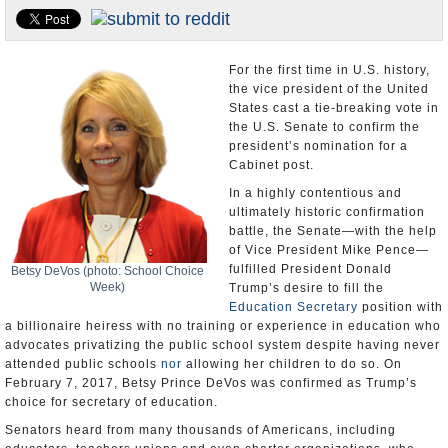
U.S. and the World
Appointments and Resignations
For the first time in U.S. history,
the vice president of the United
States cast a tie-breaking vote in
the U.S. Senate to confirm the
president’s nomination for a
Cabinet post.
In a highly contentious and
ultimately historic confirmation
battle, the Senate—with the help
of Vice President Mike Pence—
fulfilled President Donald
Betsy DeVos (photo: School Choice
Week)
Trump’s desire to fill the
Education Secretary
position with
a billionaire heiress with no training or experience in education who
advocates privatizing the public school system despite having never
attended public schools
nor
allowing her children to do so. On
February 7, 2017, Betsy Prince DeVos was confirmed as Trump’s
choice for secretary of education.
Senators heard from many thousands of Americans, including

________________________

TASK DIRECTIONS
Please copy out each line of the listing above that contains the string "with".

RESPONSE AREA
battle, the Senate—with the help
position with
a billionaire heiress with no training or experience in education who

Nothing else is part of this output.